Fujimoto et al., 2018 and Kostrikov et al., 2018

Summary

I discuss two recent related papers in the Deep RL literature in this post. The first paper, by Fujimoto et al., introduces techniques for reducing bias and variance in a popular actor-critic method, Deep Deterministic Policy Gradient (DDPG). The second paper, by Kostrikov et al., makes a similar contribution by evaluating and addressing bias and variance in inverse RL. Both of these papers take widely used Deep RL algorithms, empirically and theoretically demonstrate specific weaknesses, and suggest reasonable improvements. These are valuable studies that help develop a better understanding of Deep RL.

Addressing Function Approx. Error in AC Methods

If you are unfamiliar with DDPG, you can check out my blog post on the algorithm. The most important thing to know is that the success of the whole algorithm relies on having a critic network that can accurately estimate $Q$-values. The only signal the actor network gets in its gradient to help it achieve higher rewards comes from the gradient of the critic wrt the actions selected by the actor. If the critic gradient is biased, then the actor will fail to learn anything!

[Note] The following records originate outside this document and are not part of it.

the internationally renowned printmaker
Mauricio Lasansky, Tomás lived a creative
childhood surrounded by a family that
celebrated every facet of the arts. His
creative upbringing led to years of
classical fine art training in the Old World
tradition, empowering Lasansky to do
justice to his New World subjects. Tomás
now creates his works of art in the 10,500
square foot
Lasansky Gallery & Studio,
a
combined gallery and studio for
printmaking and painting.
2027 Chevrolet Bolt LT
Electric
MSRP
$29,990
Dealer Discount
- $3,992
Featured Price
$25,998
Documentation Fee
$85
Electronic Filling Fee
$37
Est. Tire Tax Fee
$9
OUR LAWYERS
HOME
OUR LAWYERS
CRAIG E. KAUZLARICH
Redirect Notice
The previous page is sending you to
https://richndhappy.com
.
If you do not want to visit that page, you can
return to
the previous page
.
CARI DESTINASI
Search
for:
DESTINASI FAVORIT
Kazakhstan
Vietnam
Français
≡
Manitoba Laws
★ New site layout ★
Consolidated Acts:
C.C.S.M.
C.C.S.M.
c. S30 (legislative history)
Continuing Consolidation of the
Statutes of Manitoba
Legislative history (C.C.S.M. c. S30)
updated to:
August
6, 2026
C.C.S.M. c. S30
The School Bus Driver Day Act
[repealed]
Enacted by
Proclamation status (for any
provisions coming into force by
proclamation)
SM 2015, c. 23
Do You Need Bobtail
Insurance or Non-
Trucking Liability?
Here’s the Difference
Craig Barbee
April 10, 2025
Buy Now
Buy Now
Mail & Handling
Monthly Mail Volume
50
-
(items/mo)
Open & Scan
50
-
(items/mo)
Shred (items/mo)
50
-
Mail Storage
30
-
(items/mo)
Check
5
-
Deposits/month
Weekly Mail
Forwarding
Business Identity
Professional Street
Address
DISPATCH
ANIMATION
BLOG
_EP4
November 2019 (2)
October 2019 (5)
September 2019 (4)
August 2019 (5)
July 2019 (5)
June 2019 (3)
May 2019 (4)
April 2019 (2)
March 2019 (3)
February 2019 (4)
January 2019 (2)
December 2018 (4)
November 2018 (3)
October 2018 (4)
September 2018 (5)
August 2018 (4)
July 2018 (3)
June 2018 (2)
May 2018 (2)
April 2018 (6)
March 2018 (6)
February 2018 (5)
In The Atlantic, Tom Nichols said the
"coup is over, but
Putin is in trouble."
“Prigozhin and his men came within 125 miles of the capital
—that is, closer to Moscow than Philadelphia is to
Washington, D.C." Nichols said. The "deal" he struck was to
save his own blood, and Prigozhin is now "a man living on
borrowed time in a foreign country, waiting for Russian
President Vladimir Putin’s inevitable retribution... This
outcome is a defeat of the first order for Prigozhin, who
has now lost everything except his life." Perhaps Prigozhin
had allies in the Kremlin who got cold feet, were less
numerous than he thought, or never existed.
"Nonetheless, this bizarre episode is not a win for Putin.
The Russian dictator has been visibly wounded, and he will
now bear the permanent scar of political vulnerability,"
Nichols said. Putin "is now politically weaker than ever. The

In Section 4, the authors begin by empirically demonstrating the overestimation bias present in the critic network (action-value estimator) in DDPG. They show that the overestimation bias essentially stems from the fact that DPG algorithms have to approximate both the policy and the value functions, and the approximate policy is maximized in the gradient direction provided by the approximate value function (rather than the true value function). Then, inspired by Double Q-Learning, they introduce a technique they call “clipped Double Q-Learning in AC” for achieving the same idea. Basically, the critic target becomes \(y_1 = r + \gamma \min_{i=1,2} Q_{\theta'_i} (s', \pi_{\theta_1}(s')).\) This requires introducing a second critic. The min makes it so that it is possible to underestimate Q-values, but this is preferable to overestimation.

Then, to help with variance reduction, they suggest:

  • Delay updating the actor network until the critic network has almost converged
  • Add some noise to the actions selected by the actor network when updating the critic to help regularize the critic, reminiscent of Expected SARSA

Their experimental results on MuJoco (they call their algorithm TD3) suggest these improvements are very effective, outperforming PPO, TRPO, ACKTR, and others.

Discriminator-Actor-Critic: Addressing Sample Inefficiency and Reward Bias in Adversarial Imitation Learning

EDIT: The title of the paper was previously “Addressing Sample Inefficiency and Reward Bias in Inverse RL”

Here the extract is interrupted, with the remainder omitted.